Artık saco'ün Portekizce içindeki anlamı hakkında daha fazla bilgi sahibi olduğunuza göre, seçilen örnekler aracılığıyla bunların nasıl kullanılacağını ve nasıl yapılacağını öğrenebilirsiniz. onları okuyun. Ve önerdiğimiz ilgili kelimeleri öğrenmeyi unutmayın. Web sitemiz sürekli olarak yeni kelimeler ve yeni örneklerle güncellenmektedir, böylece bilmediğiniz diğer kelimelerin anlamlarını Portekizce içinde arayabilirsiniz.

Portekizce hakkında bilginiz var mı

Portekizce (português), Avrupa'nın İber yarımadasına özgü bir Roma dilidir. Portekiz, Brezilya, Angola, Mozambik, Gine-Bissau, Cape Verde'nin tek resmi dilidir. Portekizce, 215 ila 220 milyon anadili ve 50 milyon ikinci dil konuşanı olmak üzere toplamda yaklaşık 270 milyona sahiptir.
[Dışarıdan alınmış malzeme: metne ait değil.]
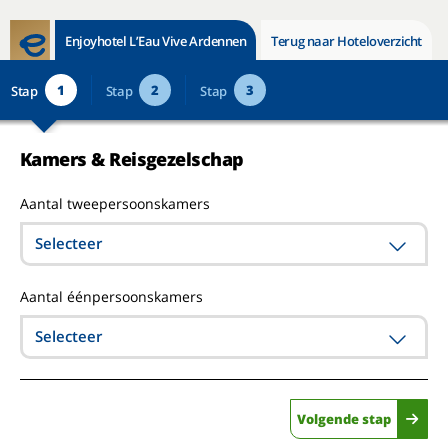
Enjoyhotel L’Eau Vive Ardennen
Terug naar Hoteloverzicht
1
2
3
Stap
Stap
Stap
Kamers & Reisgezelschap
Aantal tweepersoonskamers
Selecteer
Aantal éénpersoonskamers
Selecteer
Volgende stap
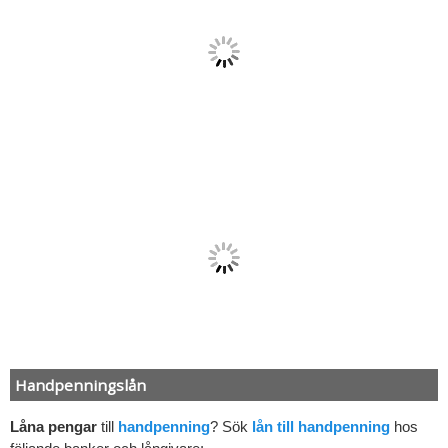
Handpenningslån
Låna pengar
till
handpenning
? Sök
lån till handpenning
hos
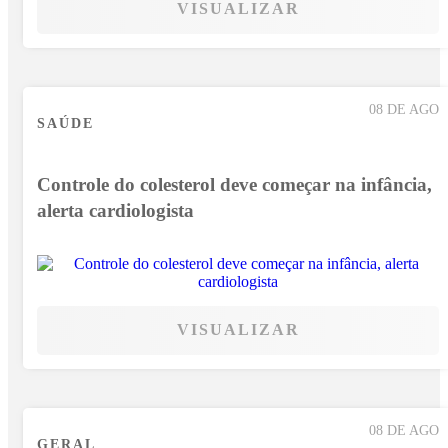
VISUALIZAR
08 DE AGO
SAÚDE
Controle do colesterol deve começar na infância,
alerta cardiologista
VISUALIZAR
08 DE AGO
GERAL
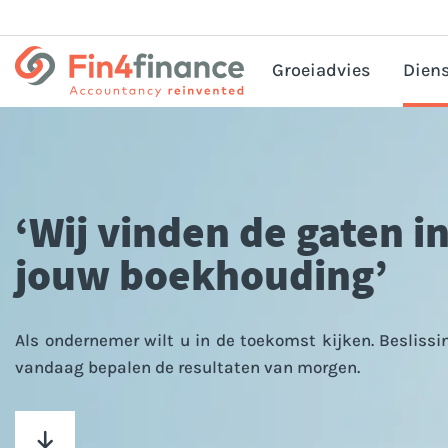
Groeiadvies
Diens
HRM
Corp
‘Wij vinden de gaten i
Bel
Pri
jouw boekhouding’
Acc
Bedr
Als ondernemer wilt u in de toekomst kijken. Besliss
vandaag bepalen de resultaten van morgen.

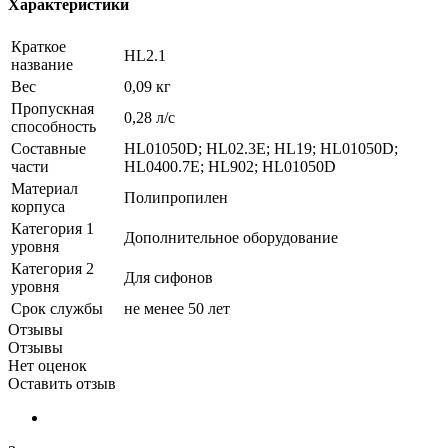
Характеристики
Краткое
HL2.1
название
Вес
0,09 кг
Пропускная
0,28 л/с
способность
Составные
HL01050D; HL02.3E; HL19; HL01050D;
части
HL0400.7E; HL902; HL01050D
Материал
Полипропилен
корпуса
Категория 1
Дополнительное оборудование
уровня
Категория 2
Для сифонов
уровня
Срок службы
не менее 50 лет
Отзывы
Отзывы
Нет оценок
Оставить отзыв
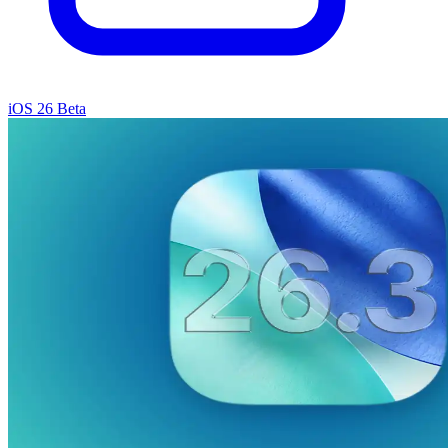
iOS 26 Beta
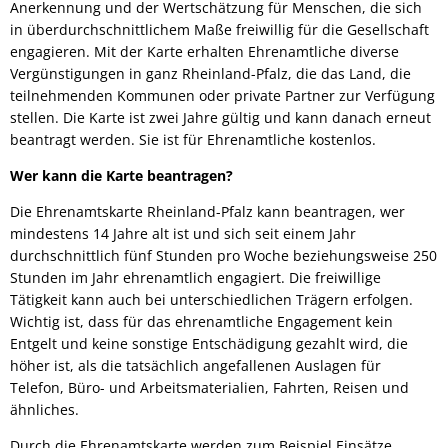
Anerkennung und der Wertschätzung für Menschen, die sich
in überdurchschnittlichem Maße freiwillig für die Gesellschaft
engagieren. Mit der Karte erhalten Ehrenamtliche diverse
Vergünstigungen in ganz Rheinland-Pfalz, die das Land, die
teilnehmenden Kommunen oder private Partner zur Verfügung
stellen. Die Karte ist zwei Jahre gültig und kann danach erneut
beantragt werden. Sie ist für Ehrenamtliche kostenlos.
Wer kann die Karte beantragen?
Die Ehrenamtskarte Rheinland-Pfalz kann beantragen, wer
mindestens 14 Jahre alt ist und sich seit einem Jahr
durchschnittlich fünf Stunden pro Woche beziehungsweise 250
Stunden im Jahr ehrenamtlich engagiert. Die freiwillige
Tätigkeit kann auch bei unterschiedlichen Trägern erfolgen.
Wichtig ist, dass für das ehrenamtliche Engagement kein
Entgelt und keine sonstige Entschädigung gezahlt wird, die
höher ist, als die tatsächlich angefallenen Auslagen für
Telefon, Büro- und Arbeitsmaterialien, Fahrten, Reisen und
ähnliches.
Durch die Ehrenamtskarte werden zum Beispiel Einsätze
Portekizce genellikle dünyada en çok konuşulan altıncı dil, Avrupa'da üçüncü sırada yer alır. 1997'de kapsamlı bir akademik çalışma, Portekizce'yi dünyadaki en etkili 10 dilden biri olarak sıraladı. UNESCO istatistiklerine göre, Portekizce ve İspanyolca, İngilizce'den sonra en hızlı büyüyen Avrupa dilleridir.